To further demonstrate the quantitative nature of text mining, I present the ‘Transaction Frequency – Inverse Document Frequency’ (TF-IDF) metric. Documents can be grouped according to the similarity of their contents using this single metric… based strictly on word counts and the count of document appearances for a word. If a word appears in every document (such as ‘and’ ‘or’ ‘the’ etc) this metric ignores that word. If a word appears in only two documents and that word appears often (such as ‘mince’ in cookbooks, ‘precedent’ in legal texts, or ‘love’ in romance novels), then this metric says those two documents are very similar.
If you still don’t believe that text mining is quantitative, then check out the Wikipedia entry for PageRank (the Google Search algorithm). Google prioritizes websites based on the words you pick, the words on each website, and where the sites are linked, but it is using a great deal of math to do so.

Existing Applications

The most useful specializations of text mining concern information extraction (How can I determine the type of crime from a police report) and information retrieval (Which documents in the library are relevant?) These technologies are revolutionizing knowledge work, as Google Books makes it possible to search millions of documents for specific phrases and word combinations, Gmail uses email text to target advertising, and the FBI’s Carnivore program scans every email in the United States for indications of criminal or terrorist activity. “We’re at the beginning of a 10-year period where we’re going to transition from computers that can’t understand language to a point where computers can understand quite a bit about language.”

A Few Other Existing Applications

ClearForest – Software that combs through financial newsfeeds to detect news that will affect company prices. Wall Street firms can then write software that automatically sells insurance firm stocks if an earthquake occurs in their coverage zone for example.
Teneros Social Sentry – Large companies purchase this service which scans Twitter, Facebook, LinkedIn, mySpace, Orkut, and blog postings of all employees for criticism of the employer, its customers, inappropriate behavior, prospecting, and data loss prevention.
Email Filtering – Your inbox would be full of spam if companies couldn’t filter it out based on textual analysis.

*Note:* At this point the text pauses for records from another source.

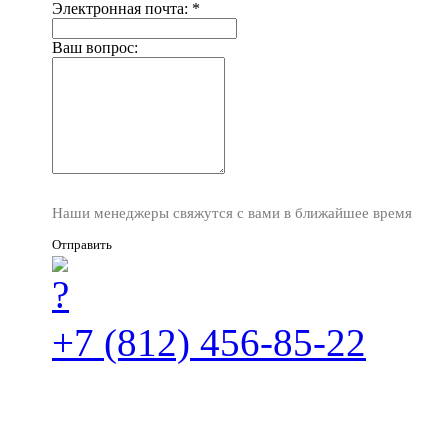
Электронная почта:
*
Ваш вопрос:
Наши менеджеры свяжутся с вами в ближайшее время
Отправить
+7 (812) 456-85-22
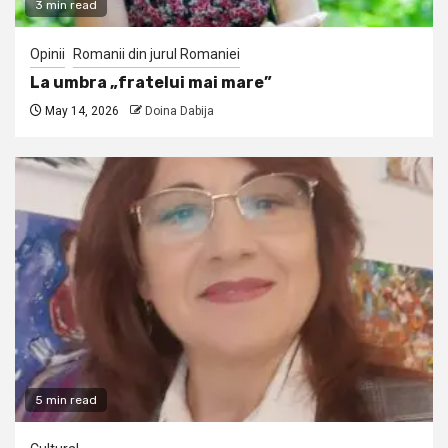
3 min read
Opinii
Romanii din jurul Romaniei
La umbra „fratelui mai mare”
May 14, 2026
Doina Dabija
5 min read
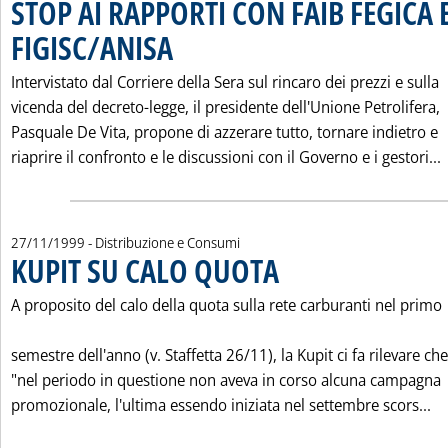
STOP AI RAPPORTI CON FAIB FEGICA 
FIGISC/ANISA
. Pubblicata martedì 30 novembre 1999 alle 0.0.
Intervistato dal Corriere della Sera sul rincaro dei prezzi e sulla
vicenda del decreto-legge, il presidente dell'Unione Petrolifera,
Pasquale De Vita, propone di azzerare tutto, tornare indietro e
L
riaprire il confronto e le discussioni con il Governo e i gestori...
27/11/1999
- Distribuzione e Consumi
KUPIT SU CALO QUOTA
. Pubblicata sabato 27 novembre 19
A proposito del calo della quota sulla rete carburanti nel primo
semestre dell'anno (v. Staffetta 26/11), la Kupit ci fa rilevare che
"nel periodo in questione non aveva in corso alcuna campagna
Le
promozionale, l'ultima essendo iniziata nel settembre scors...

Benefits and Value Quantification
Scalable – Information overload is no longer a limitation.
Breadth – You can search every document every written.
Uniformity of Approach – Whereas two legal researchers’ criteria may differ, an algorithm is applied uniformly for all instances.
Accuracy – Neither fatigue, distraction, nor habituation will impair an algorithm’s accuracy.
Unbiased – Subjectivity isn’t a problem.
SpeedClearwell’s software was used… to search through a half-million documents… [it] analyzed and sorted 570,000 documents… in two days. [It] used just one more day to identify 3,070 documents that were relevant to the court-ordered discovery motion.”
Cost “In 1978, six television networks paid $2.2 million dollars ($7,752,096 in 2011 dollars) in legal fees to review 6 million documents." This now costs less than $400,000… a 95% price reduction through text mining algorithms and software.
• Focus on analysis, not data collection – The founder of Autonomy “estimated that the shift from manual document discovery to e-discovery" would allow one lawyer to do the work previously done by 500, and that the next generation of software will again double productivity.


If useful information is an iron needle and information is the haystack, then Google, Autonomy, Lexis Nexis and their competitors are very powerful electro-magnets. What opportunities are created by the ability to find the needle of information in the haystack? Will library sciences exist a decade from now?

If knowledge is power, how valuable is technology that fights information overload?

What happens in a world where knowledge is instantly accessible from any source? Speeches, webpages, every book every written… and it is already prioritized based on your search? With information extraction essentially free, the future will go to those who are the most creative at integrating that information (more to follow on this topic in my blog entry).

“Armies of Expensive Lawyers, Replaced by Cheaper Software.” By John Markoff. New York Times. March 5, 2011

“Falling Demand for Brains?” By Paul Krugman. New York Times. March 5, 2011.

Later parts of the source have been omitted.